Part 6: Learning Parameters of a Markov Network

By: DJ Rich

Posted: October 01, 2018 Updated: September 25, 2023

In Parts 2-4, we assumed a PGM, whether it’s a Markov Network (‘MN’) or a Bayesian Network (‘BN’), was given with fitted parameters. Now we’ll review the theory governing how a MN’s parameters can be learned from data. Metaphorically, it’s an unfriendly government, as we’ll discover:

In the general case, learning parameters of a Markov Network is hard.

If there’s one thing to understand, it’s this fact. It’ll explain the otherwise oddly strong graph constraints or aggressive approximations algorithms may apply when tackling this problem. At the same time, the mathematics is satisfying. We’ll import the exponential function, which will produce results that confirm our intuitions. In total, we’ll see MN parameter learning seeks an almost self-evident condition, yet arriving at it requires often prohibitively heavy computations.

Before proceeding, it may help to review the Notation Guide, the Part 1 summary and the Part 2 summary.

The Starting Point and Goal

The goal is to use data to determine the factors, functions mapping assignments of a subset of variables to nonnegative numbers, of a MN with an assumed graph \(\mathcal{H}\). As will be discussed in Part 7, knowing the graph isn’t sufficient for determining the count of factors and the subset of variables they map from. Here, we will assume we have this additional information. Further, letting \(\mathbf{X}=\mathcal{X}\), we assume we have \(w\) observations of data, \(\mathcal{D}=\{\mathbf{x}^{(i)}\}_{i=1}^w\).

As a consequence of the Hammerseley-Clifford theorem, the goal is substantially simplified if it is restricted slightly. Markov Networks cannot well represent distributions with factors that assign zero probability to some assignments, so we’ll omit them. That is, we’ll only consider factors which map assignments to positive numbers. With this, all factors may be re-expressed using the exponential function:

\[\phi_j(\mathbf{D}_j) = \exp(f_j(\mathbf{D}_j))\]

where \(f_j(\cdot)\) is called a feature, a function mapping assignments to real numbers. It’s merely an alternative expression of a positive factor. The Gibbs Rule becomes:

\[\begin{align} P_M(X_1,\cdots,X_n) & = \frac{1}{Z} \prod_{j = 1}^m \exp(f_j(\mathbf{D}_j)) \\ & = \frac{1}{Z} \exp\big(\sum_{j = 1}^m f_j(\mathbf{D}_j)\big) \\ \end{align}\]

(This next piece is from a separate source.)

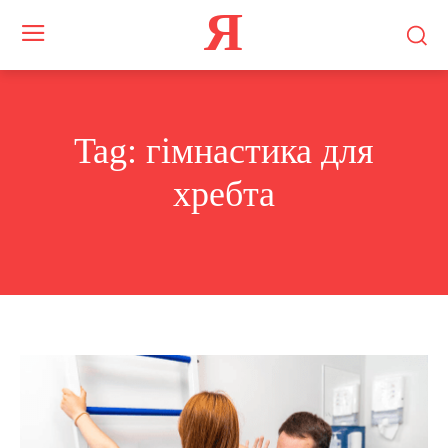
Я
Tag:
гімнастика для
хребта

Further, we’ll begin assuming the data is complete, meaning there are no missing entries in the observations of \(\mathbf{X}\).

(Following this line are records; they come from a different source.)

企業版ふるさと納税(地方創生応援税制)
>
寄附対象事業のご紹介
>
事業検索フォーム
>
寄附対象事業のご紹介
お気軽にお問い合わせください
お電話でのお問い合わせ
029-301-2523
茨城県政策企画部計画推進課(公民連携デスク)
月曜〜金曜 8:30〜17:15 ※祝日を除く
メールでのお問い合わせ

With the above, we can state the parameter learning objective:

Assuming \(m\) and the sets \(\{\mathbf{D}_j\}_{j=1}^m\) are known, we seek to determine the functions \(\{f_j(\mathbf{D}_j)\}_{j=1}^m\).

Functions to Parameters

The goal may be further simplified by turning the task of learning functions into one of learning parameters. Specifically, we’d like to represent \(f_j(\mathbf{D}_j)\) using coefficients. This can be done with a basis expansion, whereby each basis function is an indicator function selecting one assignment of \(\mathbf{D}_j\). That is, if \(\boldsymbol{\theta}_j\) is a length \(\vert \textrm{Val}(\mathbf{D}_j) \vert\) vector and \(b_j^k(\mathbf{D}_j)\) is an indicator for the \(k\)-th assignment of \(\mathbf{D}_j\), then any \(f_j(\mathbf{D}_j)\) may be written as:

\[f_j(\mathbf{D}_j) = \sum_{k=1}^{\vert \textrm{Val}(\mathbf{D}_j) \vert} \theta_j^k b_j^k(\mathbf{D}_j)\]

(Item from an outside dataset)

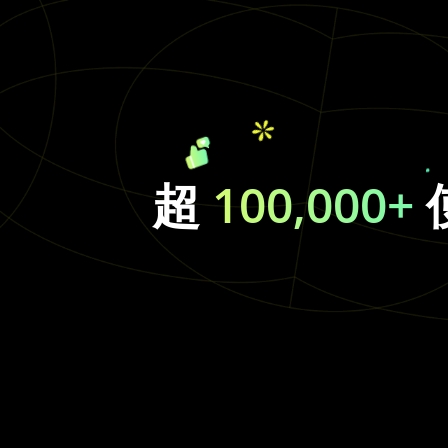
超
100,000+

where \(\theta_j^k\) is the output of \(f_j(\cdot)\) for the \(k\)-th assignment of \(\mathbf{D}_j\). And so:

\[P_M(X_1,\cdots,X_n) = \frac{1}{Z} \exp\big(\sum_{j = 1}^m \sum_{k=1}^{\vert \textrm{Val}(\mathbf{D}_j) \vert} \theta_j^k b_j^k(\mathbf{D}_j)\big)\]

But this introduces heavy notation for a simple point. We may in fact write it:

\[\sum_{j = 1}^m \sum_{k=1}^{\vert \textrm{Val}(\mathbf{D}_j) \vert} \theta_j^k b_j^k(\mathbf{D}_j) = \sum_{j = 1}^{m'} \theta'_j f'_j(\mathbf{D}'_j)\]

where \(m'\), \(\theta'_j\), \(f'_j(\cdot)\) and \(\mathbf{D}'_j\) are defined as necessary. For example, \(m' = \sum_{j=1}^m \vert \textrm{Val}(\mathbf{D}_j) \vert\) and the \(f'_j(\cdot)\)’s are indicators. In fact, we’ll drop the apostrophes and re-interpret the following as though they’re there:

\[P_M(X_1,\cdots,X_n) = \frac{1}{Z} \exp\big(\sum_{j = 1}^m \theta_j f_j(\mathbf{D}_j)\big)\]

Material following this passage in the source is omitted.